Good Morning & God Bless To Every One !
Today is May 14, the 134th day of 2014 and there are 231 days left this year where it is another Blessed Day in the pleasure of our service for our Lord here at:
For God’s Glory Alone Ministries !!!
I was just thinkin … The cure for boredom is curiosity, but where is the cure for curiosity?; it seems endless!
So, What Happened Today In 1948?
The State of Israel is proclaimed establishing the first Jewish state in 2000 years
In Tel Aviv, Jewish Agency Chairman David Ben-Gurion proclaims the State of Israel, establishing the first Jewish state in 2,000 years. In an afternoon ceremony at the Tel Aviv Art Museum, Ben-Gurion pronounced the words “We hereby proclaim the establishment of the Jewish state in Palestine, to be called Israel,” prompting applause and tears from the crowd gathered at the museum. Ben-Gurion became Israel’s first premier.
In the distance, the rumble of guns could be heard from fighting that broke out between Jews and Arabs immediately following the British army withdrawal earlier that day. Egypt launched an air assault against Israel that evening. Despite a blackout in Tel Aviv–and the expected Arab invasion–Jews joyously celebrated the birth of their new nation, especially after word was received that the United States had recognized the Jewish state. At midnight, the State of Israel officially came into being upon termination of the British mandate in Palestine.
Modern Israel has its origins in the Zionism movement, established in the late 19th century by Jews in the Russian Empire who called for the establishment of a territorial Jewish state after enduring persecution. In 1896, Jewish-Austrian journalist Theodor Herzl published an influential political pamphlet called The Jewish State, which argued that the establishment of a Jewish state was the only way of protecting Jews from anti-Semitism. Herzl became the leader of Zionism, convening the first Zionist Congress in Switzerland in 1897. Ottoman-controlled Palestine, the original home of the Jews, was chosen as the most desirable location for a Jewish state, and Herzl unsuccessfully petitioned the Ottoman government for a charter.

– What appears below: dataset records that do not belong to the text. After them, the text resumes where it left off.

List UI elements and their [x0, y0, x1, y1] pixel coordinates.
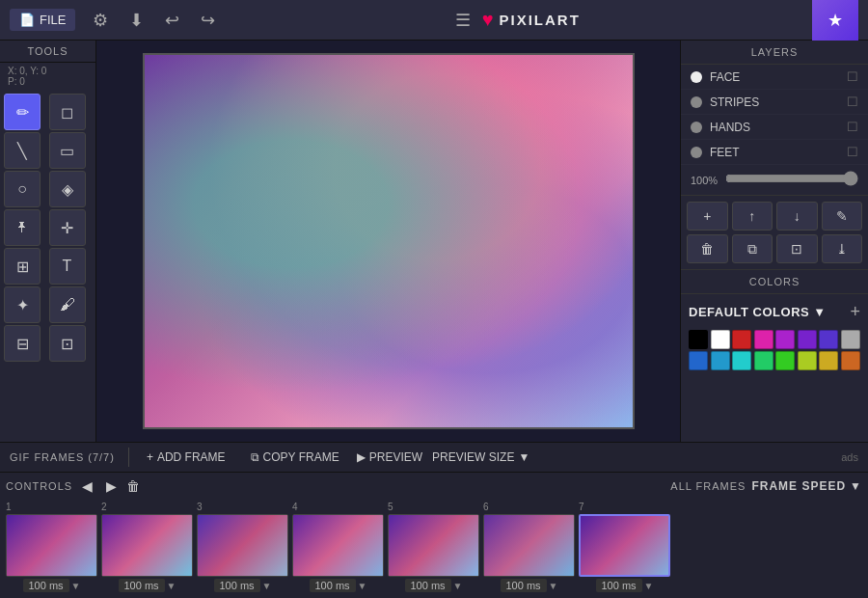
color-swatch-3[interactable] [754, 330, 773, 349]
eraser-tool[interactable]: ◻ [49, 94, 86, 130]
magic-wand-tool[interactable]: ✦ [4, 286, 41, 323]
frame-number-2: 2 [101, 502, 107, 512]
color-swatch-2[interactable] [732, 330, 751, 349]
dropdown-icon: ▼ [813, 305, 826, 319]
frame-number-1: 1 [6, 502, 12, 512]
layer-stripes[interactable]: STRIPES ☐ [681, 90, 868, 115]
frame-speed-value-7: 100 ms [596, 579, 642, 592]
smudge-tool[interactable]: 🖌 [49, 286, 86, 323]
layer-visibility-hands[interactable]: ☐ [847, 120, 858, 134]
color-swatch-7[interactable] [841, 330, 860, 349]
frame-speed-dropdown-4[interactable]: ▼ [358, 581, 367, 591]
text-tool[interactable]: T [49, 248, 86, 285]
default-colors-button[interactable]: DEFAULT COLORS ▼ [689, 305, 827, 319]
fill-tool[interactable]: ◈ [49, 171, 86, 207]
copy-icon: ⧉ [251, 450, 259, 464]
color-swatch-6[interactable] [819, 330, 838, 349]
color-swatch-13[interactable] [798, 351, 817, 370]
gif-frames-label: GIF FRAMES (7/7) [10, 451, 115, 463]
frame-number-6: 6 [483, 502, 489, 512]
heart-icon: ♥ [482, 9, 494, 31]
frames-list: 1100 ms▼2100 ms▼3100 ms▼4100 ms▼5100 ms▼… [0, 500, 868, 598]
frame-thumb-4[interactable] [292, 514, 384, 577]
frame-speed-dropdown-5[interactable]: ▼ [453, 581, 463, 591]
opacity-slider[interactable] [725, 171, 858, 186]
settings-button[interactable]: ⚙ [89, 6, 112, 35]
edit-layer-button[interactable]: ✎ [822, 202, 863, 231]
redo-button[interactable]: ↪ [197, 6, 219, 35]
frame-speed-dropdown-3[interactable]: ▼ [262, 581, 272, 591]
color-swatch-0[interactable] [689, 330, 708, 349]
export-layer-button[interactable]: ⤓ [822, 234, 863, 263]
move-tool[interactable]: ✛ [49, 209, 86, 246]
circle-tool[interactable]: ○ [4, 171, 41, 207]
move-up-layer-button[interactable]: ↑ [732, 202, 773, 231]
canvas-area[interactable] [96, 41, 680, 442]
canvas[interactable] [143, 53, 635, 429]
layer-visibility-stripes[interactable]: ☐ [847, 95, 858, 109]
top-bar: 📄 FILE ⚙ ⬇ ↩ ↪ ☰ ♥ PIXILART ★ [0, 0, 868, 41]
duplicate-layer-button[interactable]: ⧉ [732, 234, 773, 263]
frame-thumb-2[interactable] [101, 514, 193, 577]
prev-frame-button[interactable]: ◀ [78, 476, 96, 496]
move-down-layer-button[interactable]: ↓ [776, 202, 818, 231]
delete-layer-button[interactable]: 🗑 [687, 234, 728, 263]
layer-dot-face [691, 71, 702, 83]
crop-tool[interactable]: ⊡ [49, 325, 86, 362]
color-swatch-14[interactable] [819, 351, 838, 370]
frame-thumb-1[interactable] [6, 514, 97, 577]
color-swatch-8[interactable] [689, 351, 708, 370]
add-color-button[interactable]: + [850, 302, 860, 322]
color-swatch-10[interactable] [732, 351, 751, 370]
opacity-slider-container[interactable] [725, 171, 858, 189]
layer-face[interactable]: FACE ☐ [681, 65, 868, 90]
color-swatch-11[interactable] [754, 351, 773, 370]
select-tool[interactable]: ▭ [49, 132, 86, 169]
layer-dot-feet [691, 147, 702, 158]
eyedropper-tool[interactable]: 🖈 [4, 209, 41, 246]
frame-thumb-3[interactable] [197, 514, 288, 577]
frame-speed-dropdown-2[interactable]: ▼ [167, 581, 176, 591]
frame-item-2: 2100 ms▼ [101, 502, 193, 592]
colors-header: DEFAULT COLORS ▼ + [681, 298, 868, 326]
frame-speed-value-3: 100 ms [214, 579, 260, 592]
color-swatch-1[interactable] [711, 330, 730, 349]
undo-button[interactable]: ↩ [161, 6, 183, 35]
frame-speed-dropdown-7[interactable]: ▼ [644, 581, 654, 591]
next-frame-button[interactable]: ▶ [102, 476, 121, 496]
preview-size-button[interactable]: PREVIEW SIZE ▼ [432, 450, 529, 464]
frame-thumb-5[interactable] [388, 514, 479, 577]
layer-visibility-feet[interactable]: ☐ [847, 145, 858, 159]
color-swatch-12[interactable] [775, 351, 795, 370]
top-bar-center: ☰ ♥ PIXILART [232, 6, 799, 35]
frame-speed-dropdown-1[interactable]: ▼ [71, 581, 81, 591]
delete-frame-button[interactable]: 🗑 [126, 478, 140, 494]
layer-hands[interactable]: HANDS ☐ [681, 115, 868, 140]
layer-visibility-face[interactable]: ☐ [847, 69, 858, 84]
frames-row: CONTROLS ◀ ▶ 🗑 ALL FRAMES FRAME SPEED ▼ [0, 473, 868, 500]
frame-speed-button[interactable]: FRAME SPEED ▼ [751, 479, 862, 493]
star-button[interactable]: ★ [812, 0, 858, 41]
color-swatch-5[interactable] [798, 330, 817, 349]
add-layer-button[interactable]: + [687, 202, 728, 231]
pencil-tool[interactable]: ✏ [4, 94, 41, 130]
menu-button[interactable]: ☰ [451, 6, 475, 35]
color-swatch-4[interactable] [775, 330, 795, 349]
merge-layer-button[interactable]: ⊡ [776, 234, 818, 263]
file-button[interactable]: 📄 FILE [10, 9, 75, 31]
download-button[interactable]: ⬇ [125, 6, 148, 35]
layer-feet[interactable]: FEET ☐ [681, 140, 868, 165]
add-frame-button[interactable]: + ADD FRAME [139, 448, 233, 467]
color-swatch-9[interactable] [711, 351, 730, 370]
tile-tool[interactable]: ⊟ [4, 325, 41, 362]
frame-speed-dropdown-6[interactable]: ▼ [549, 581, 558, 591]
color-swatch-15[interactable] [841, 351, 860, 370]
copy-frame-label: COPY FRAME [263, 450, 339, 464]
copy-frame-button[interactable]: ⧉ COPY FRAME [243, 448, 347, 467]
layer-name-hands: HANDS [710, 121, 839, 134]
stamp-tool[interactable]: ⊞ [4, 248, 41, 285]
preview-button[interactable]: ▶ PREVIEW [357, 450, 422, 464]
frame-thumb-6[interactable] [483, 514, 575, 577]
line-tool[interactable]: ╲ [4, 132, 41, 169]
frame-thumb-7[interactable] [579, 514, 670, 577]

After the failed Russian Revolution of 1905, growing numbers of Eastern European and Russian Jews began to immigrate to Palestine, joining the few thousand Jews who had arrived earlier. The Jewish settlers insisted on the use of Hebrew as their spoken language. With the collapse of the Ottoman Empire during World War I, Britain took over Palestine. In 1917, Britain issued the “Balfour Declaration,” which declared its intent to establish a Jewish homeland in Palestine. Although protested by the Arab states, the Balfour Declaration was included in the British mandate over Palestine, which was authorized by the League of Nations in 1922. Because of Arab opposition to the establishment of any Jewish state in Palestine, British rule continued throughout the 1920s and ’30s.
Beginning in 1929, Arabs and Jews openly fought in Palestine, and Britain attempted to limit Jewish immigration as a means of appeasing the Arabs. As a result of the Holocaust Europe, many Jews illegally entered Palestine during World War II. Radical Jewish groups employed terrorism against British forces in Palestine, which they thought had betrayed the Zionist cause. At the end of World War II, in 1945, the United States took up the Zionist cause. Britain, unable to find a practical solution, referred the problem to the United Nations, which in November 1947 voted to partition Palestine.
The Jews were to possess more than half of Palestine, although they made up less than half of Palestine’s population. The Palestinian Arabs, aided by volunteers from other countries, fought the Zionist forces, but by May 14, 1948, the Jews had secured full control of their U.N.-allocated share of Palestine and also some Arab territory. On May 14, Britain withdrew with the expiration of its mandate, and the State of Israel was proclaimed. The next day, forces from Egypt, Transjordan, Syria, Lebanon, and Iraq invaded.
The Israelis, though less well equipped, managed to fight off the Arabs and then seize key territory, such as Galilee, the Palestinian coast, and a strip of territory connecting the coastal region to the western section of Jerusalem. In 1949, U.N.-brokered cease-fires left the State of Israel in permanent control of this conquered territory. The departure of hundreds of thousands of Palestinian Arabs from Israel during the war left the country with a substantial Jewish majority.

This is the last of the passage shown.